Liberty.
But liberty from what? ‘Liberty’ suggests a state of bondage or oppression,
from which there is need of escape or deliverance. There are three aspects of
liberty to note.
This
said, it leads us towards another question, to ask of ourselves. Are we free
from patterns of tradition, religious regulation and a relationship with God
defined by observing cultural norms? What is it that we need to be freed into? In
that we are to have liberty, what is it that we should have liberty to be or
do? The answer to these questions has been laid out in this first part of our
Declaration of Principle. We are to have freedom to recognise the Lord Jesus
Christ, our God and Saviour, as the sole and absolute authority in all matters
pertaining to faith and practice in our lives.
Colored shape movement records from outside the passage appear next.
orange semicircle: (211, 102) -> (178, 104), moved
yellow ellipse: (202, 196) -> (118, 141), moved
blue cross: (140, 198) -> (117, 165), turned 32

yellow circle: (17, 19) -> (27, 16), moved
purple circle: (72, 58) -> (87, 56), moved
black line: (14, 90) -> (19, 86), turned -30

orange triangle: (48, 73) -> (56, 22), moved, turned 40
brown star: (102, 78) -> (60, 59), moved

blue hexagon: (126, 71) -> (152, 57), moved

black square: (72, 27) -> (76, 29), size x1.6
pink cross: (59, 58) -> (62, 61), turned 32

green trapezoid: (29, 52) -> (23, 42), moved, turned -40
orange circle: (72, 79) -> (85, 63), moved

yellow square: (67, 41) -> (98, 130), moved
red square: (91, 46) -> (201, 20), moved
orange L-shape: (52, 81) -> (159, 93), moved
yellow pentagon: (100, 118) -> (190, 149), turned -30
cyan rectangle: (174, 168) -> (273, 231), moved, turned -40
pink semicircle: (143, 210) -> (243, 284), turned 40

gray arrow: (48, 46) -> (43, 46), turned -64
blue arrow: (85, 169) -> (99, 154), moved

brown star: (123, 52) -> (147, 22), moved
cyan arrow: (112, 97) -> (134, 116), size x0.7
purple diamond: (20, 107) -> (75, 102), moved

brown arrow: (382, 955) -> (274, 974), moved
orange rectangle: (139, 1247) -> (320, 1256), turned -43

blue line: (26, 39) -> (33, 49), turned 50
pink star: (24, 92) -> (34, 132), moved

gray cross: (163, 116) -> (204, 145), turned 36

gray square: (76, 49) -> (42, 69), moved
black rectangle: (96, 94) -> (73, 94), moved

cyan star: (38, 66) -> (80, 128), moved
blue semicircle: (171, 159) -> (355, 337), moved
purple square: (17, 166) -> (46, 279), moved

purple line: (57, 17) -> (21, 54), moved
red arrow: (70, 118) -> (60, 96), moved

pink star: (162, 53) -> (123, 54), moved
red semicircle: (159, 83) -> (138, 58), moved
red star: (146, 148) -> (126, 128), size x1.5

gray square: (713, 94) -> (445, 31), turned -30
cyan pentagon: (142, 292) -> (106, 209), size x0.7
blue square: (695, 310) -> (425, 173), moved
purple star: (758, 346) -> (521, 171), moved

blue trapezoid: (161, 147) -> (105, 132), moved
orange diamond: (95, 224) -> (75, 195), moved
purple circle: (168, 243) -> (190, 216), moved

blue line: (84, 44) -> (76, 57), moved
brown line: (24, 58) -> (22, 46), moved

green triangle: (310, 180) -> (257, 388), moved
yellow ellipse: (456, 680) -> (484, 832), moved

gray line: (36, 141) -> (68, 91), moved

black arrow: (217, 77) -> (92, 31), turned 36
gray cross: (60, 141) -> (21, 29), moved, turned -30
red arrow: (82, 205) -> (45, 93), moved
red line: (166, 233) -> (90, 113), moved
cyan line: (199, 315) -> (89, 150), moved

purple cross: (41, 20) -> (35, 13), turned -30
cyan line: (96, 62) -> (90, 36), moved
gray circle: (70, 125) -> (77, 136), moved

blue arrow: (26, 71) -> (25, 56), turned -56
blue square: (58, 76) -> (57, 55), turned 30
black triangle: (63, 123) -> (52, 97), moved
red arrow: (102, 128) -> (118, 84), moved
We are to have freedom to recognise
His authority, as revealed and indicated in the Holy Scriptures. The primary
aspect of the liberty that we share together, within our Union, lies in the
conviction that our lives, in terms of faith and practice, are under the authority
of Jesus Christ and Him alone. The basis of our conversation, discussion and
decision making, as to what this means and leads to, is to be founded in our
reading and shared understanding of the Holy Scriptures, in discovering what
the practical implications and outworking of this liberty might be.
Let
us note two, pastorally important aspects of this liberty, that flow from we
have outlined above. On the one hand, we are freed from the imperatives or dictates
of the preacher or church leader! The role of preaching, within a baptist
context, must not be confused with the authority of Jesus Christ Himself. For
the baptist, the role of the preacher or teacher must be to open up the
Scriptures and their possible interpretation and application to faith and
practice, so that other believers present may weigh up and consider what is
being said or shared. Those of us who listen have a duty to reflect on whether
the message is consistent with faith and practice, expressed under the authority
of Jesus Christ, as revealed in the Holy Scriptures. Preaching and the advices of leadership should
be persuasive, not prescriptive, towards the gathered church. In contrast to
other traditions, where the role of the preacher or leader may be taken as definitively
stating or interpreting the will of God, the baptist congregation never
surrenders that right. We are gathered to the Lord Jesus at the centre, not to the
preacher’s sermon nor a leader’s dictates. The message of the sermon needs to
be considered thoughtfully, weighed and confirmed or rejected in the light of
Jesus Christ’s authority, as attested to in Scriptural testimony.
On
the other hand, a second reservation must be that we have not been liberated by
God to be autonomous individuals, self-regulating and self-governing as
isolated persons. No society, civil or religious, can operate on this basis. We
need structures and we also need good leadership. Where these functions are
managed and exercised properly, we are liberated to discover and discern
together, as Christians gathered as church, what is the will of God and the way
of Jesus Christ. Together, we discuss and discern how it should be outworked
within the culture and context in which we find ourselves.
Firstly,
we need to pursue and develop, as Christ’s disciples, an understanding of
liberty as propriety and proper behaviour in Christ. In this, we recall that
Jesus came to fulfil the righteous requirements of the Law of God and its
prophetic interpretation (Matthew 5.17). Ignoring the history of Israel’s
relationship with the Covenants of God, which finds fulfilment in Christ, does
not simplify matters, but obscures them. We have to encourage each other to
live lives that exhibit how our life in Christ is a fulfilment of the standards
and intention of Old Testament imperatives and directions, where these express
the unchanging character and purposes of God.
Secondly,
we need to work hard, in an increasing atomised and fragmented society, to comprehend
how our newfound liberty is to bring us into interdependence as church, not independence
from one another. Individualised authentication of faith or practices is not
part of our Scottish, baptist tradition. What we are called into is the liberty
of a collective consciousness, as communities of conviction. In other words,
being baptist should not be mistaken for nor confused with a mandate for
individualised anarchy. We are only Christ’s when we understand our calling is
to belong to and love Him; and to express that liberated, holy love towards
others (Galatians 6.2). Freedom in Christ brings with it the
responsibility to manifest what we are freed from; and what we are freed into. We
have liberty to live as those who belong to the God of holy love. Such liberty
is that which is birthed, enabled and directed by the Holy Spirit, as He works
to equip and build up the church as the Body of Christ.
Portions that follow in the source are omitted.